What is expected
Return the entries that follow exactly, with no images.

Task inputs
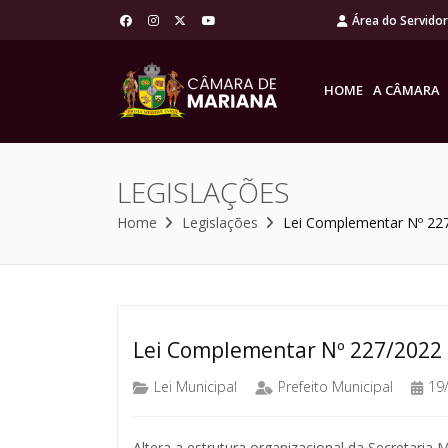
Área do Servido
HOME
A CÂMARA
LEGISLAÇÕES
Home
Legislações
Lei Complementar Nº 22
Lei Complementar Nº 227/2022
Lei Municipal
Prefeito Municipal
19
Altera a estrutura organizacional da Secretaria 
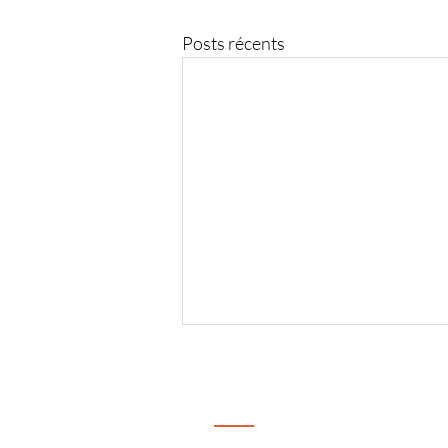
Posts récents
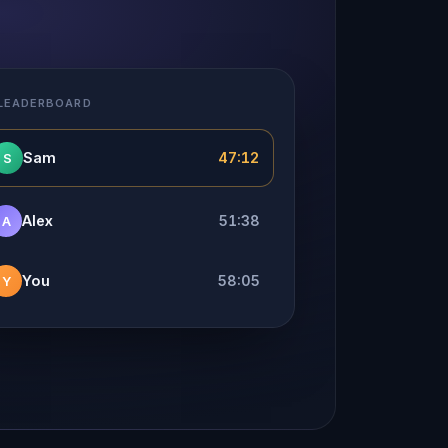
 LEADERBOARD
Sam
47:12
S
Alex
51:38
A
You
58:05
Y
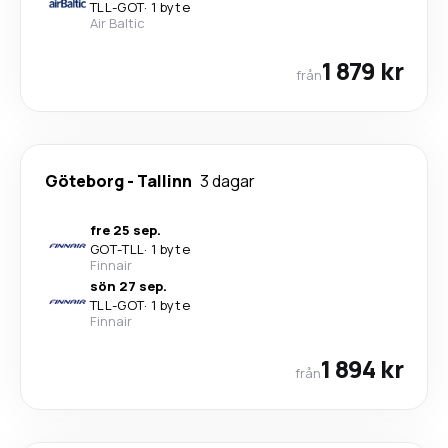
TLL
-
GOT
·
1 byte
Air Baltic
1 879 kr
från
Göteborg
-
Tallinn
3 dagar
fre 25 sep.
GOT
-
TLL
·
1 byte
Finnair
sön 27 sep.
TLL
-
GOT
·
1 byte
Finnair
1 894 kr
från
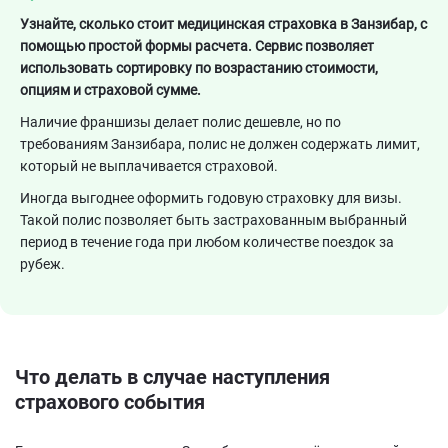
Узнайте, сколько стоит медицинская страховка в Занзибар, с
помощью простой формы расчета. Сервис позволяет
использовать сортировку по возрастанию стоимости,
опциям и страховой сумме.
Наличие франшизы делает полис дешевле, но по
требованиям Занзибара, полис не должен содержать лимит,
который не выплачивается страховой.
Иногда выгоднее оформить годовую страховку для визы.
Такой полис позволяет быть застрахованным выбранный
период в течение года при любом количестве поездок за
рубеж.
Что делать в случае наступления
страхового события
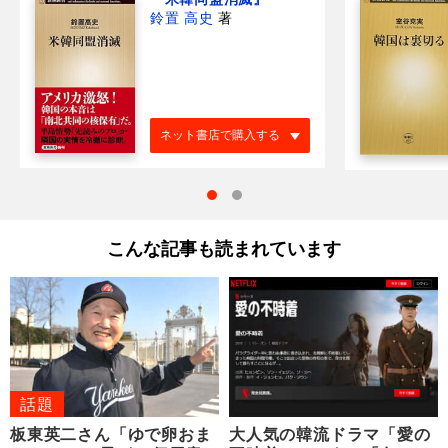
鈴置 高史
著
ネット書店で購入する
こんな記事も読まれています
話題
板東英二さん「ゆで卵おま
大人気の韓流ドラマ「愛の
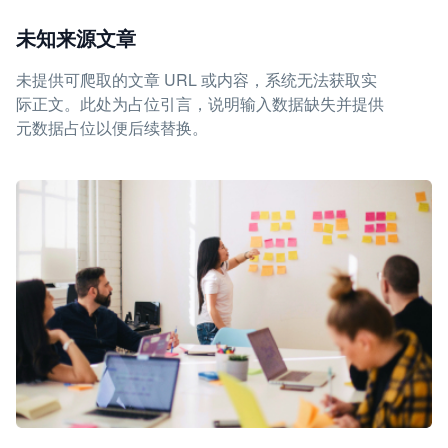
未知来源文章
未提供可爬取的文章 URL 或内容，系统无法获取实
际正文。此处为占位引言，说明输入数据缺失并提供
元数据占位以便后续替换。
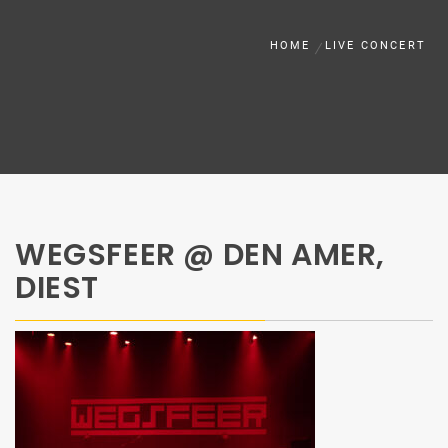
HOME
LIVE CONCERT
WEGSFEER @ DEN AMER,
DIEST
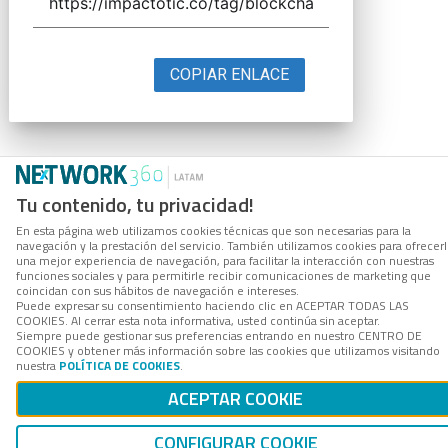
COPIAR ENLACE
Tu contenido, tu privacidad!
En esta página web utilizamos cookies técnicas que son necesarias para la
navegación y la prestación del servicio. También utilizamos cookies para ofrecer
una mejor experiencia de navegación, para facilitar la interacción con nuestras
funciones sociales y para permitirle recibir comunicaciones de marketing que
coincidan con sus hábitos de navegación e intereses.
Puede expresar su consentimiento haciendo clic en ACEPTAR TODAS LAS
COOKIES. Al cerrar esta nota informativa, usted continúa sin aceptar.
Siempre puede gestionar sus preferencias entrando en nuestro CENTRO DE
COOKIES y obtener más información sobre las cookies que utilizamos visitando
nuestra
POLÍTICA DE COOKIES
.
ACEPTAR COOKIE
CONFIGURAR COOKIE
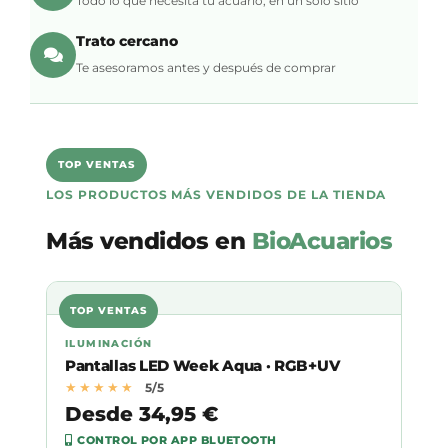
Todo lo que necesita tu acuario, en un solo sitio
Trato cercano
Te asesoramos antes y después de comprar
TOP VENTAS
LOS PRODUCTOS MÁS VENDIDOS DE LA TIENDA
Más vendidos en
BioAcuarios
TOP VENTAS
ILUMINACIÓN
Pantallas LED Week Aqua · RGB+UV
★★★★★
5/5
Desde 34,95 €
CONTROL POR APP BLUETOOTH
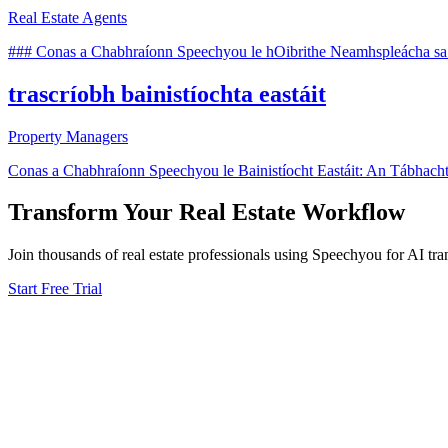
Real Estate Agents
### Conas a Chabhraíonn Speechyou le hOibrithe Neamhspleácha sa 
trascríobh bainistíochta eastáit
Property Managers
Conas a Chabhraíonn Speechyou le Bainistíocht Eastáit: An Tábhacht a
Transform Your
Real Estate
Workflow
Join thousands of
real estate
professionals using Speechyou for AI tran
Start Free Trial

Expected output
Área do Servido
HOME
A CÂMARA
LEGISLAÇÕES
Home
Legislações
Lei Complementar Nº 22
Lei Complementar Nº 227/2022
Lei Municipal
Prefeito Municipal
19
Altera a estrutura organizacional da Secretaria 
Posts récents
 LEADERBOARD
Sam
47:12
S
Alex
51:38
A
You
58:05
Y
TLL
-
GOT
·
1 byte
Air Baltic
1 879 kr
från
Göteborg
-
Tallinn
3 dagar
fre 25 sep.
GOT
-
TLL
·
1 byte
Finnair
sön 27 sep.
TLL
-
GOT
·
1 byte
Finnair
1 894 kr
från
Узнайте, сколько стоит медицинская страховка в Занзибар, с
помощью простой формы расчета. Сервис позволяет
использовать сортировку по возрастанию стоимости,
опциям и страховой сумме.
Наличие франшизы делает полис дешевле, но по
требованиям Занзибара, полис не должен содержать лимит,
который не выплачивается страховой.
Иногда выгоднее оформить годовую страховку для визы.
Такой полис позволяет быть застрахованным выбранный
период в течение года при любом количестве поездок за
рубеж.
Что делать в случае наступления
страхового события
鈴置 高史
著
ネット書店で購入する
こんな記事も読まれています
話題
板東英二さん「ゆで卵おま
大人気の韓流ドラマ「愛の
未知来源文章
未提供可爬取的文章 URL 或内容，系统无法获取实
际正文。此处为占位引言，说明输入数据缺失并提供
元数据占位以便后续替换。
HOME
LIVE CONCERT
WEGSFEER @ DEN AMER,
DIEST
COPIAR ENLACE
Tu contenido, tu privacidad!
En esta página web utilizamos cookies técnicas que son necesarias para la
navegación y la prestación del servicio. También utilizamos cookies para ofrecer
una mejor experiencia de navegación, para facilitar la interacción con nuestras
funciones sociales y para permitirle recibir comunicaciones de marketing que
coincidan con sus hábitos de navegación e intereses.
Puede expresar su consentimiento haciendo clic en ACEPTAR TODAS LAS
COOKIES. Al cerrar esta nota informativa, usted continúa sin aceptar.
Siempre puede gestionar sus preferencias entrando en nuestro CENTRO DE
COOKIES y obtener más información sobre las cookies que utilizamos visitando
nuestra
POLÍTICA DE COOKIES
.
ACEPTAR COOKIE
CONFIGURAR COOKIE
Todo lo que necesita tu acuario, en un solo sitio
Trato cercano
Te asesoramos antes y después de comprar
TOP VENTAS
LOS PRODUCTOS MÁS VENDIDOS DE LA TIENDA
Más vendidos en
BioAcuarios
TOP VENTAS
ILUMINACIÓN
Pantallas LED Week Aqua · RGB+UV
★★★★★
5/5
Desde 34,95 €
CONTROL POR APP BLUETOOTH
Real Estate Agents
### Conas a Chabhraíonn Speechyou le hOibrithe Neamhspleácha sa 
trascríobh bainistíochta eastáit
Property Managers
Conas a Chabhraíonn Speechyou le Bainistíocht Eastáit: An Tábhacht a
Transform Your
Real Estate
Workflow
Join thousands of
real estate
professionals using Speechyou for AI tran
Start Free Trial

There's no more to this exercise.